Avant de passer plus loin, nous dirons un mot des missions, objet principal alors, pour une grande partie des Français qui demeuraient dans ce pays, ou qui y avaient des relations. Pendant que les PP. Jérôme Lallemant, de Brébeuf, et autres, faisaient tous les efforts possibles pour convertir au christianisme les Hurons, les Algonquins et les Outaouais, les PP. Turcis, Perrault, Lionnes, travaillaient dans le même but, chez les tribus de Sauvages des environs du golfe de Saint-Laurent, désignés alors sous le nom de Gaspésiens, à cause de la baie de Gaspé, où la plupart des vaisseaux qui fréquentaient ces parages venaient jetter l’ancre. Il y avait aussi une mission à Tadousac, lieu plus fréquenté qu’aucun autre par les Montagnais et autres Sauvages du nord. Ils arrivaient, quelquefois tous ensemble, et quelquefois, les uns après les autres ; mais à l’exception d’un petit nombre, aussitôt la traite faite, ils s’en retournaient chez eux, ou plutôt, se dispersaient dans les montagnes et les forêts. Plus tard, les jésuites allèrent au-devant de ces Sauvages jusqu’à Chicoutimi, sur le Saguenay, où ces pères eurent un établissement considérable et en très bon état. Outre les Algonquins, un nombre assez considérable de Sauvages des tribus les plus reculées vers le nord, commençaient à prendre l’habitude de venir passer presque toute la belle saison dans les environs des Trois-Rivières ; mais comme ils s’en retournaient dans leur pays, aux approches de l’hiver, les missionnaires ne parvenaient que difficilement à les instruire assez pour en faire des néophytes.

Montréal n’existait pas encore : M. de Champlain avait bien compris de quelle importance il serait d’occuper et de fortifier l’île de ce nom ; mais la compagnie de la Nouvelle France n’était pas entrée dans ses vues, et il fallut que ce fussent des particuliers qui se chargeassent de l’exécution de ce projet ; mais ils le firent plutôt dans des vues de religion et de piété que par des motifs d’intérêt ou de politique.
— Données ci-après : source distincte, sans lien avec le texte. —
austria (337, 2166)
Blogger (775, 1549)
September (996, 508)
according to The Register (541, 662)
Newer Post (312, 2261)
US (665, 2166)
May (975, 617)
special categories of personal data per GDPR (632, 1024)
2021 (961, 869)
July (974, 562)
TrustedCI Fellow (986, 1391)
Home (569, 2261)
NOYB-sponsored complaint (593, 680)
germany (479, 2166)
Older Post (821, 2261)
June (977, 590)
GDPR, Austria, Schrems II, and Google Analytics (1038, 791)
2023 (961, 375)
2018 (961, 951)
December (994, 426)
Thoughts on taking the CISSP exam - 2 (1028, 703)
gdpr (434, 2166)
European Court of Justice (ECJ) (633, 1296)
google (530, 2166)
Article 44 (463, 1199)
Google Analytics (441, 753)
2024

Des personnes puissantes, tant ecclésiastiques que laïcs, et animées d’une dévotion et d’un zèle religieux peu commun, même dans ce temps-là, s’associèrent sous le nom de « Compagnie de Montréal, pour le soutien de la religion catholique en Canada, et la conversion des Sauvages. » Suivant le plan de cette nouvelle compagnie, il devait y avoir, dans l’île de Montréal, une ville, ou plutôt, une bourgade française bien fortifiée et à l’abri de toute insulte : les pauvres devaient y être reçus et mis en état de subsister de leur travail : l’on proposait de faire occuper le reste de l’île par des Sauvages, de quelque tribu que ce fût, pourvu qu’ils fussent chrétiens, ou voulussent le devenir.[2]L’an 1640 en vertu de la concession que le roi venait de lui faire de l’île, la compagnie en fit prendre possession, à l’issue d’une messe solennelle, qui fut célébrée sous une tente. L’année suivante, le sieur Chaumeday de Maison-Neuve, un des associés, y amena plusieurs familles de France. N’étant arrivé à Québec qu’au mois de septembre, il jugea que la saison était trop avancée pour entreprendre de se rendre de suite dans l’île de Montréal, où il n’y avait pas encore d’habitation, et se contenta d’y envoyer quelques défricheurs, afin d’y préparer une place de débarquement pour le printemps suivant. Le débarquement se fit le 17 mai 1642, sur la pointe nommée depuis Pointe-à-Callières, en présence du supérieur général des jésuites et de M. de Montmagny, qui avait bien voulu accompagner M. de Maison-Neuve, quoiqu’il se fût d’abord montré opposé à l’établissement de Montréal, et eût fort sollicité les nouveau-venus de se fixer plutôt dans l’île d’Orléans, alors encore entièrement inculte. Le supérieur des jésuites célébra aussitôt la messe, dans une petite chapelle, qui avait été bâtie pour cette fin.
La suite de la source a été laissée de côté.